The smallholder end:
Most of the world's farmers work small plots with limited capital, and the technology that reaches them looks entirely different.
Advisory services delivered by SMS or voice provide weather forecasts, planting guidance, pest alerts and market prices, and reach farmers without smartphones. This distribution choice matters more than model sophistication.
Pest and disease identification from a photograph is one of the most genuinely useful applications, letting a farmer identify a problem and receive treatment guidance immediately rather than waiting for an extension officer who may never arrive.
Index-based insurance pays out on measured rainfall or satellite-assessed vegetation rather than field inspection, which makes insuring smallholders economically viable for the first time. This is a genuine structural innovation, since traditional crop insurance cannot afford to assess millions of tiny claims.
Credit assessment using satellite-verified plot data and mobile money histories extends lending to farmers without collateral.
Where it matters most:
Kenya, Ghana, Nigeria, India, Indonesia and much of Southeast Asia have active smallholder-focused deployment, often delivered through cooperatives, agribusiness buyers or telecom partnerships rather than direct to farmer.

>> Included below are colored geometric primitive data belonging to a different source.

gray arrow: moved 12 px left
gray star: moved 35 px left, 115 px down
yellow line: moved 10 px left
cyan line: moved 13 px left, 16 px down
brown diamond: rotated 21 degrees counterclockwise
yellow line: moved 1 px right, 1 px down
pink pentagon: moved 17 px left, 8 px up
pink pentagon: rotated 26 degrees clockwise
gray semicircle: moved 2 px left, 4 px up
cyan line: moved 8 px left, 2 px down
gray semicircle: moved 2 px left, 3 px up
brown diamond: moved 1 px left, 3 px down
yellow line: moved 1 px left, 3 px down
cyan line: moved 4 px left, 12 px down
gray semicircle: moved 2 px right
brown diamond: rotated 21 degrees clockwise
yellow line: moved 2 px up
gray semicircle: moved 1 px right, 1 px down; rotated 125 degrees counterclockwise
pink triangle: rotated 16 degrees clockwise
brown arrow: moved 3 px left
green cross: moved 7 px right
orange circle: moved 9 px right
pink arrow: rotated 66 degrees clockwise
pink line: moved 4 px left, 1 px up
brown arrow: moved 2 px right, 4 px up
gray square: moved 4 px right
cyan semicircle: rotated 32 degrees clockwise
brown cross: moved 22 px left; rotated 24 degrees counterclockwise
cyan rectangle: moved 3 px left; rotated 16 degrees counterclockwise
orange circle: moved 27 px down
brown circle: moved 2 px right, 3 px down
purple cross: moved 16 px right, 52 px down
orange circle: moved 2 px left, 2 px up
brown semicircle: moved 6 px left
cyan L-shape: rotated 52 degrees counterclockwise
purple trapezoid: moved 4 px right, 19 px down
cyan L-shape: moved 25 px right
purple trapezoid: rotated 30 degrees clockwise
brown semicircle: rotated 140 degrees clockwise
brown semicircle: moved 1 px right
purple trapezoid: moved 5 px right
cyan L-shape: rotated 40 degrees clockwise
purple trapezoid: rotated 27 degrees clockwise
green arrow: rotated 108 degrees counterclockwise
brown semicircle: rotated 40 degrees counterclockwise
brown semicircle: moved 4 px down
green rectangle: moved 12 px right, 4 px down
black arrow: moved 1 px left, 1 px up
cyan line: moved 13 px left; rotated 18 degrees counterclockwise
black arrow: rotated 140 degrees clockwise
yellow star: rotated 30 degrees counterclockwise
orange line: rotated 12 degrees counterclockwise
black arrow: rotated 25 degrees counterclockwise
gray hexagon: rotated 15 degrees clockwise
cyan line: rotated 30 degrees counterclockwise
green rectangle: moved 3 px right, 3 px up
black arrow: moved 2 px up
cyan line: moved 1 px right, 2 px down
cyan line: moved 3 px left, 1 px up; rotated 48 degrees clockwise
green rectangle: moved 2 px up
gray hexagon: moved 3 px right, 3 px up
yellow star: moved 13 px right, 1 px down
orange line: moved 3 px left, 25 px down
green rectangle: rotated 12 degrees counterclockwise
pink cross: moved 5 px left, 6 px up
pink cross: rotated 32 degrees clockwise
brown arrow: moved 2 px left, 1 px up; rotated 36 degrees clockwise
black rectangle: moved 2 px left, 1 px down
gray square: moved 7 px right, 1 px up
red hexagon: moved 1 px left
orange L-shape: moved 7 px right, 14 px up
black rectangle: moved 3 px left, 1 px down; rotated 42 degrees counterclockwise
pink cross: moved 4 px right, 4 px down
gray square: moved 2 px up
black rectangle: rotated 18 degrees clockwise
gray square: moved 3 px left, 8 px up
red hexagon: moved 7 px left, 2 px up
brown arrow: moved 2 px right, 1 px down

Brazil and Argentina lead in large-scale precision agriculture in the global south. The Netherlands leads in intensive controlled-environment horticulture, exporting that expertise widely. Israel leads in water-efficient irrigation technology.
The regulatory driver:
An underappreciated force is compliance. European rules requiring proof that imported commodities are not linked to deforestation have made satellite traceability commercially essential for cocoa, coffee, palm oil, soy and timber exporters.
This means AI monitoring now determines market access for millions of farmers in Côte d'Ivoire, Ghana, Indonesia, Malaysia and Brazil, a consequential and largely externally imposed development.
The constraints:
Connectivity, electricity, device access and literacy all limit reach. Systems designed assuming smartphones and reliable data fail where those assumptions do not hold.
Data ownership is unresolved: farm data collected by equipment manufacturers and agribusinesses has commercial value, and who controls it is genuinely contested.
Climate change makes historical patterns less predictive, which degrades models trained on past conditions precisely when accurate forecasting matters most.
The outlook:
Agriculture may be where AI produces its largest aggregate human benefit, because the baseline is low and the population affected is enormous.
Realising that depends less on model capability than on delivery: reaching farmers through channels they actually use, in languages they actually speak, with advice specific enough to act on.